ACTIVITY
Scan the data for "زانو" and copy each matching line.

───── PROVIDED DATA

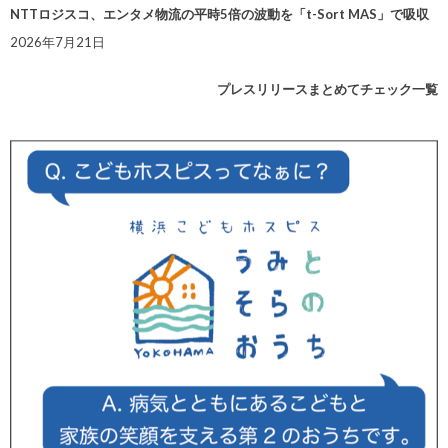
NTTロジスコ、エンタメ物流の平時5倍の波動を「t-Sort MAS」で吸収
2026年7月21日
プレスリリースまとめてチェック一覧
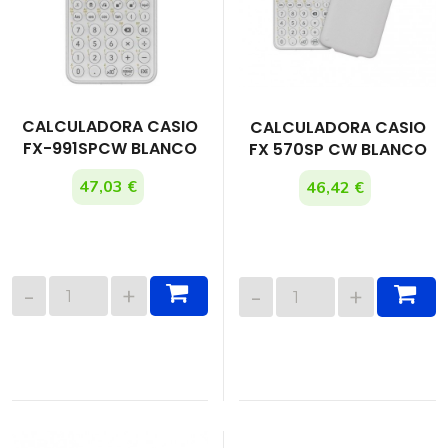
CALCULADORA CASIO
CALCULADORA CASIO
FX-991SPCW BLANCO
FX 570SP CW BLANCO
47,03 €
46,42 €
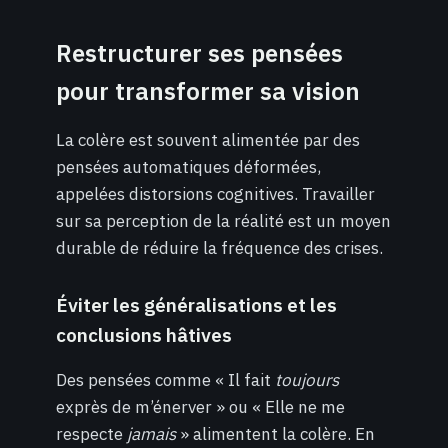
Restructurer ses pensées
pour transformer sa vision
La colère est souvent alimentée par des
pensées automatiques déformées,
appelées distorsions cognitives. Travailler
sur sa perception de la réalité est un moyen
durable de réduire la fréquence des crises.
Éviter les généralisations et les
conclusions hâtives
Des pensées comme « Il fait
toujours
exprès de m’énerver » ou « Elle ne me
respecte
jamais
» alimentent la colère. En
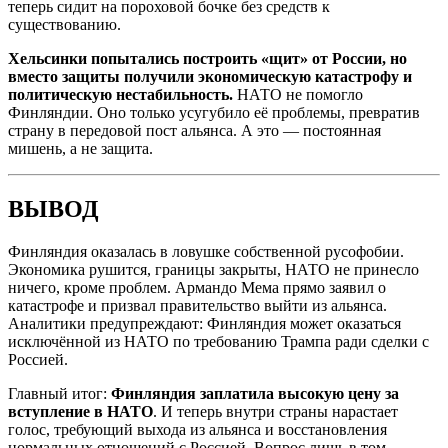
теперь сидит на пороховой бочке без средств к
существованию.
Хельсинки попытались построить «щит» от России, но
вместо защиты получили экономическую катастрофу и
политическую нестабильность.
НАТО не помогло
Финляндии. Оно только усугубило её проблемы, превратив
страну в передовой пост альянса. А это — постоянная
мишень, а не защита.
ВЫВОД
Финляндия оказалась в ловушке собственной русофобии.
Экономика рушится, границы закрыты, НАТО не принесло
ничего, кроме проблем. Армандо Мема прямо заявил о
катастрофе и призвал правительство выйти из альянса.
Аналитики предупреждают: Финляндия может оказаться
исключённой из НАТО по требованию Трампа ради сделки с
Россией.
Главный итог:
Финляндия заплатила высокую цену за
вступление в НАТО
. И теперь внутри страны нарастает
голос, требующий выхода из альянса и восстановления
нормальных отношений с Россией. Вопрос лишь в том,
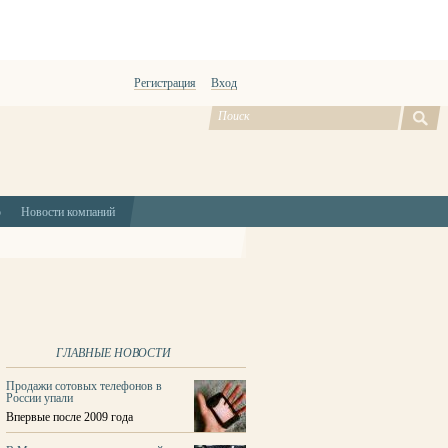
Регистрация
Вход
ю
Новости компаний
ГЛАВНЫЕ НОВОСТИ
Продажи сотовых телефонов в
России упали
Впервые после 2009 года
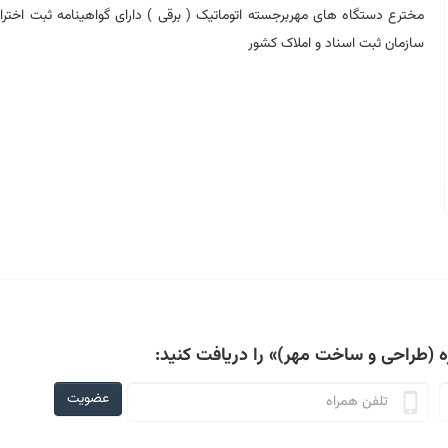
مخترع دستگاه های مهربرجسته اتوماتیک ( برقی ) دارای گواهینامه ثبت اختراع
سازمان ثبت اسناد و املاک کشور
(طراحی و ساخت مهر‌)»
را دریافت کنید:
عضویت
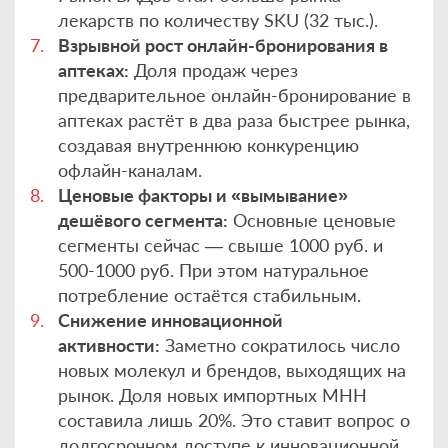
лекарств по количеству SKU (32 тыс.).
Взрывной рост онлайн-бронирования в
аптеках:
Доля продаж через
предварительное онлайн-бронирование в
аптеках растёт в два раза быстрее рынка,
создавая внутреннюю конкуренцию
офлайн-каналам.
Ценовые факторы и «вымывание»
дешёвого сегмента:
Основные ценовые
сегменты сейчас — свыше 1000 руб. и
500-1000 руб. При этом натуральное
потребление остаётся стабильным.
Снижение инновационной
активности:
Заметно сократилось число
новых молекул и брендов, выходящих на
рынок. Доля новых импортных МНН
составила лишь 20%. Это ставит вопрос о
долгосрочном доступе к инновационной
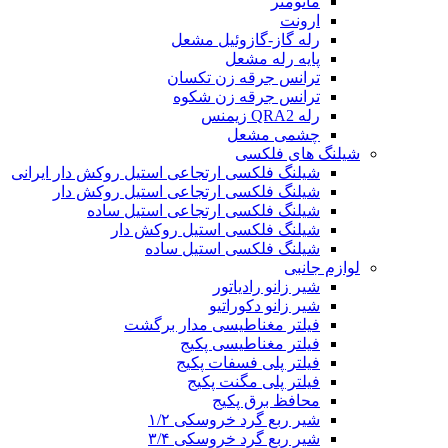
مانومتر
ارونت
رله گاز-گازوئیل مشعل
پایه رله مشعل
ترانس جرقه زن تکسان
ترانس جرقه زن شکوه
رله QRA2 زیمنس
چشمی مشعل
شیلنگ های فلکسی
شیلنگ فلکسی ارتجاعی استیل روکش دار ایرانی
شیلنگ فلکسی ارتجاعی استیل روکش دار
شیلنگ فلکسی ارتجاعی استیل ساده
شیلنگ فلکسی استیل روکش دار
شیلنگ فلکسی استیل ساده
لوازم جانبی
شیر زانو رادیاتور
شیر زانو دکوراتیو
فیلتر مغناطیسی مدار برگشت
فیلتر مغناطیسی پکیج
فیلتر پلی فسفات پکیج
فیلتر پلی مگنت پکیج
محافظ برق پکیج
شیر ربع گرد خروسکی ۱/۲
شیر ربع گرد خروسکی ۳/۴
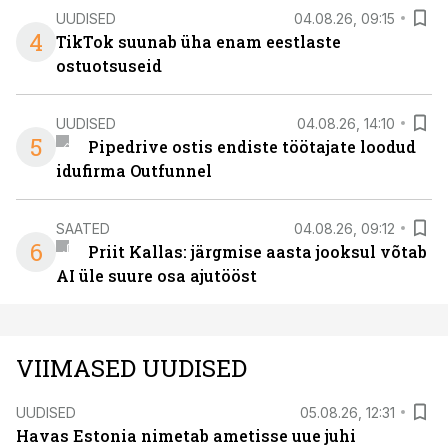
UUDISED
04.08.26, 09:15
4
TikTok suunab üha enam eestlaste
ostuotsuseid
UUDISED
04.08.26, 14:10
5
Pipedrive ostis endiste töötajate loodud
idufirma Outfunnel
SAATED
04.08.26, 09:12
6
Priit Kallas: järgmise aasta jooksul võtab
AI üle suure osa ajutööst
VIIMASED UUDISED
UUDISED
05.08.26, 12:31
Havas Estonia nimetab ametisse uue juhi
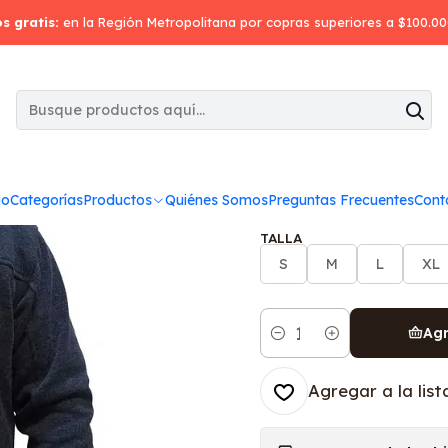
Inicio
Polar
Polar jacket thermal skin (confección)
os gratis:
en la Región Metropolitana por copras superiores a $100.0
|
Polar jacket
COLOR
io
Categorías
Productos
Quiénes Somos
Preguntas Frecuentes
Cont
TALLA
S
M
L
XL
Agr
Cantidad
Agregar a la list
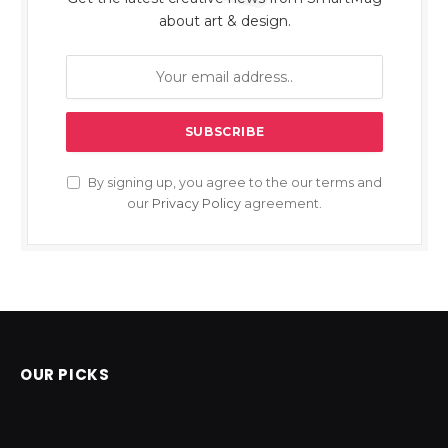
about art & design.
By signing up, you agree to the our terms and
our
Privacy Policy
agreement.
OUR PICKS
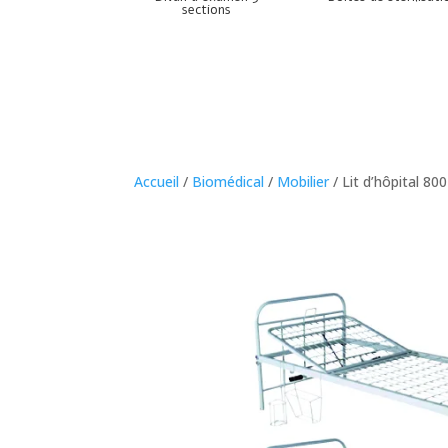
sections
Accueil
/
Biomédical
/
Mobilier
/ Lit d’hôpital 800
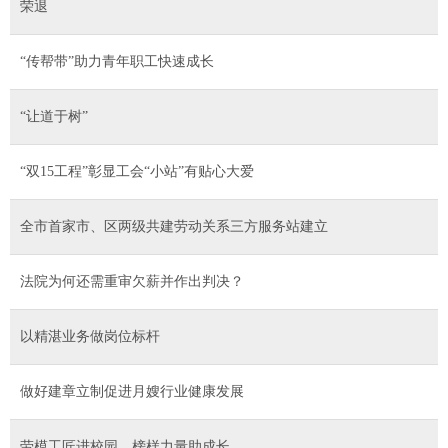
荣退
“传帮带”助力青年职工快速成长
“让道于树”
“双15工程”彰显工会“小站”有贴心大爱
全市首家市、区两级共建劳动关系三方服务站建立
法院为何还需重审欠薪并作出判决？
以精湛业务做岗位标杆
做好建章立制促进月嫂行业健康发展
劳模工匠进校园 榜样力量助成长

──────────

SOLUTION FOR THIS PROBLEM
شیر زانو رادیاتور
شیر زانو دکوراتیو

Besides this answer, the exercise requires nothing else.